Capture runtime context such as git SHA, working directory, Python executable and version, relevant package versions, model or deployment name, endpoint or base URL alias, and any retry or tool options that materially affect behavior.
For live probes, record only the names of environment variables that were approved for use. Never print their values.
Capture structured outputs when possible.
Preserve raw error type, message, and status code.
For repeat-sensitive cases, capture the attempt index, warm-up status, and any stable identifiers that help compare runs.
For repeated or benchmark-style probes, write both raw results and a compact summary artifact when practical.
Keep branching minimal so each script answers a narrow question.

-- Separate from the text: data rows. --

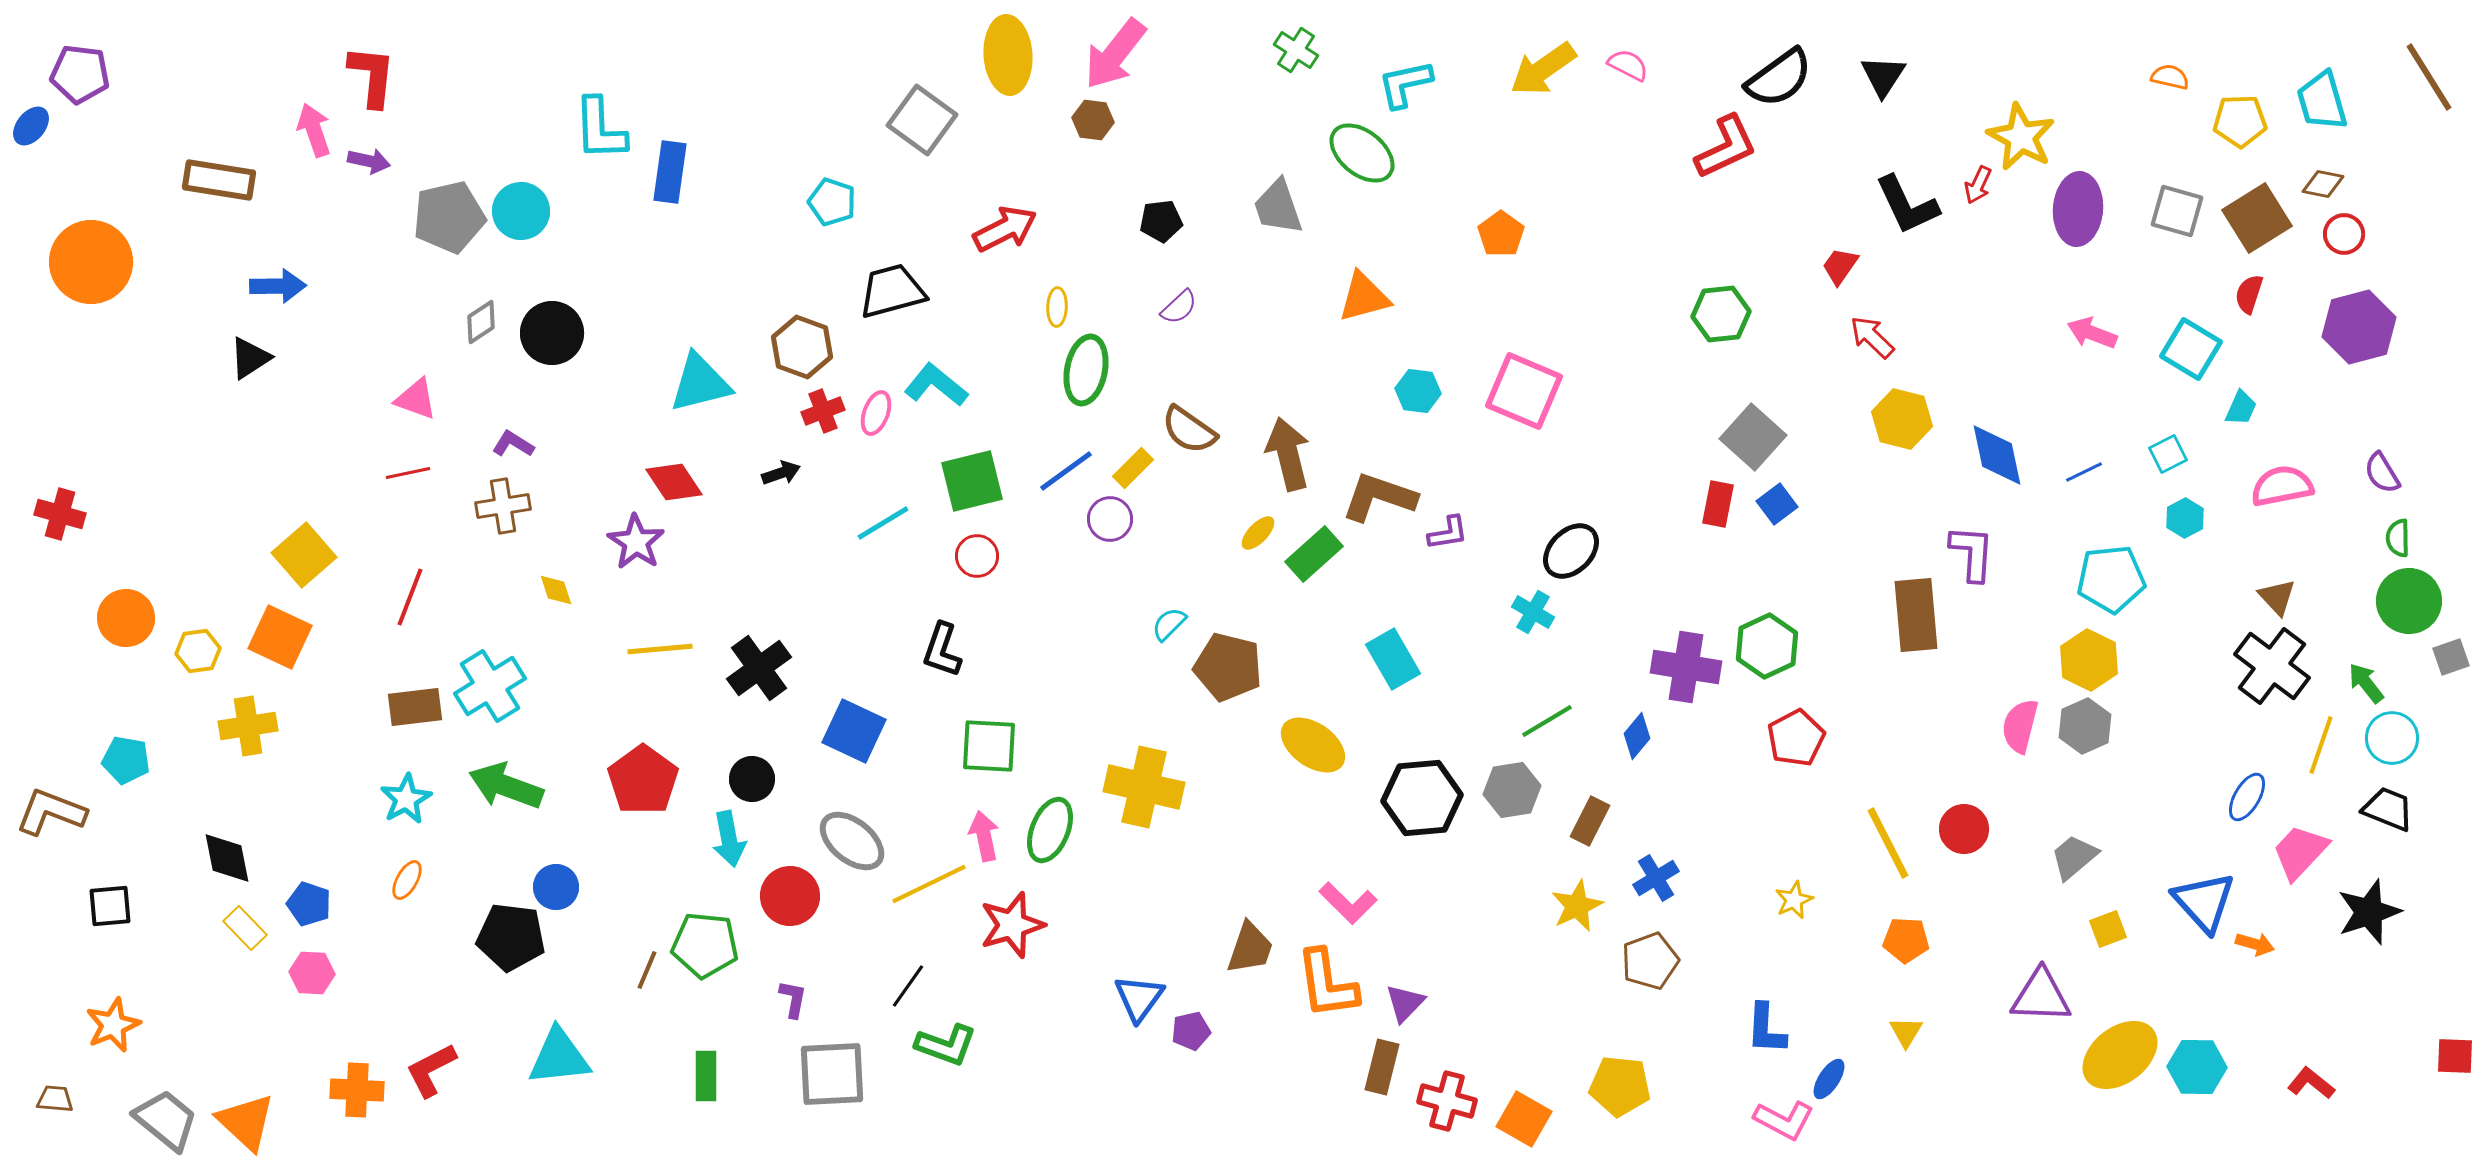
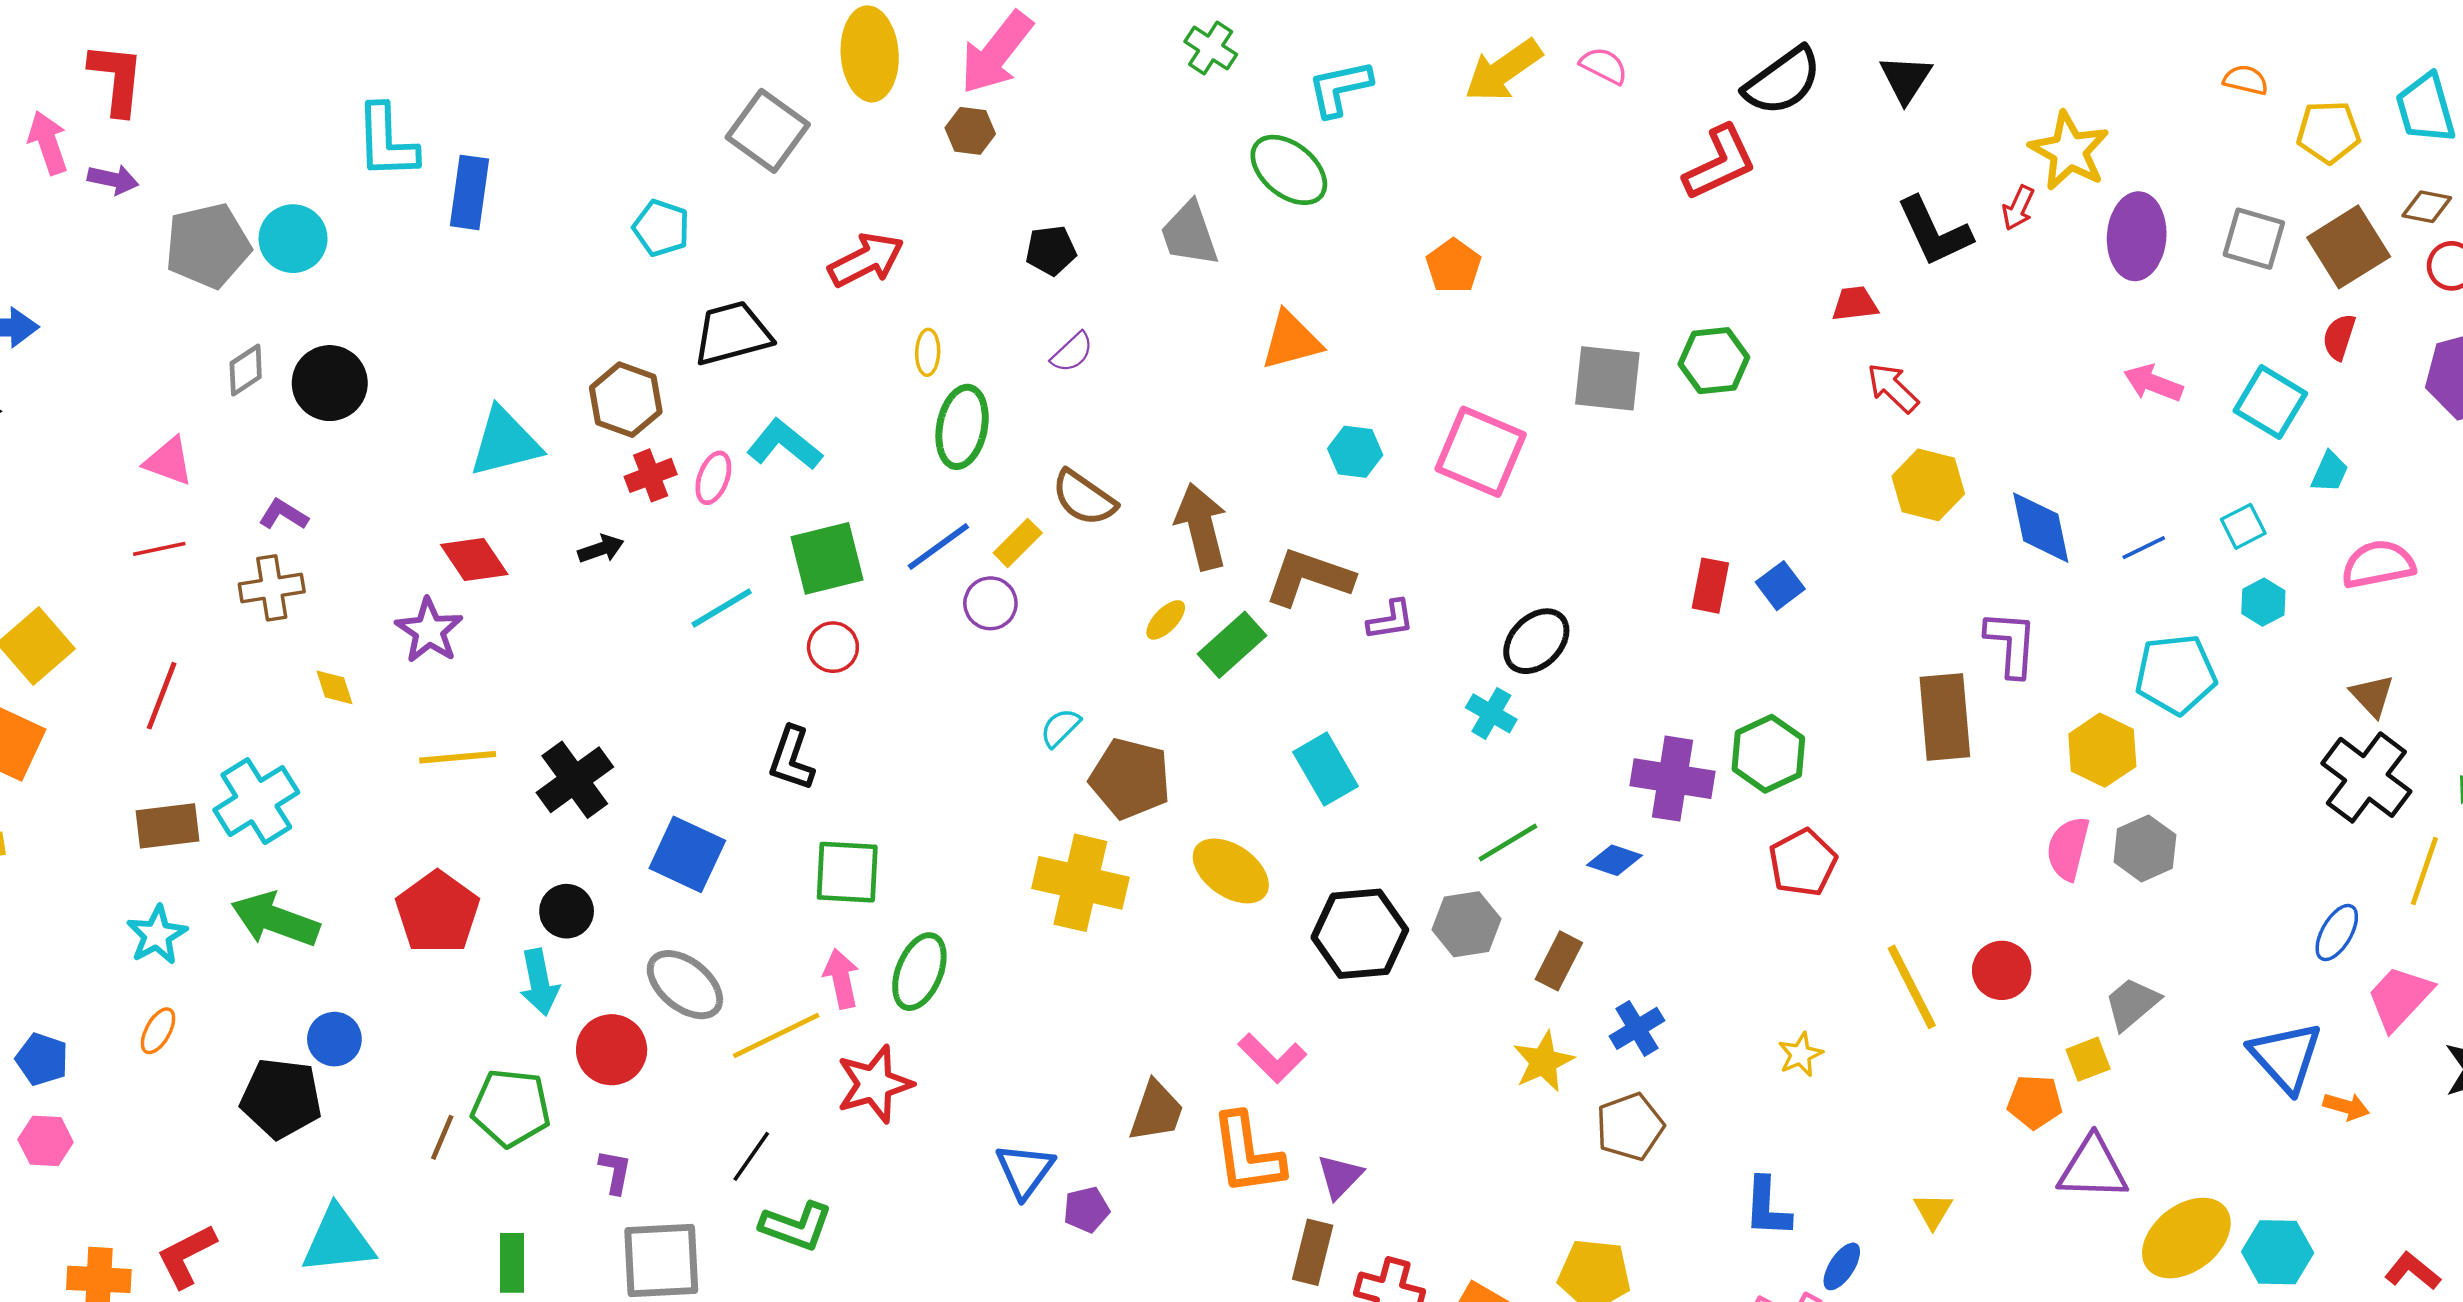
red trapezoid: (1840, 266) -> (1855, 304), turned 48
gray square: (1753, 437) -> (1607, 378), moved, turned -36
yellow hexagon: (2089, 660) -> (2102, 750), moved
blue diamond: (1637, 736) -> (1614, 860), turned 69
yellow cross: (1144, 787) -> (1080, 883), moved
yellow square: (2108, 929) -> (2088, 1059), moved
orange pentagon: (1906, 940) -> (2035, 1102), moved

Before deleting the temporary script or directory, keep a short run summary of the script path, command used, runtime context, and whether the evidence was kept or deleted.

Open python_probe.py when you want a lightweight disposable Python probe scaffold.

Reporting

Report in this order:

Findings. Put unexpected or negative findings first. If there was no real news, say that explicitly.
Validation approach. Summarize the code used, the runtime surface exercised, the execution modes, and the case matrix coverage.
Case results. Include the matrix or a condensed version of it when the case count is large.
Artifact status and brief run summary. State whether temporary artifacts were deleted or kept, and provide kept paths or the retained summary.
Optional implementation note. Include this only when one clear defect was isolated and a short implementation direction would help.

For comparative probes, the report should also say what was held constant, what variable was under test, and whether the result supports only pattern parity or a broader quality claim.

Open reporting-format.md for the recommended response template.

Resources

Open validation-matrix.md to design and prioritize the case matrix.
Open error-cases.md to expand common failure scenarios.
Open openai-runtime-patterns.md for recurring OpenAI and Responses API probe patterns.
Open reporting-format.md for the final report structure.
Open python_probe.py for a minimal disposable Python probe scaffold.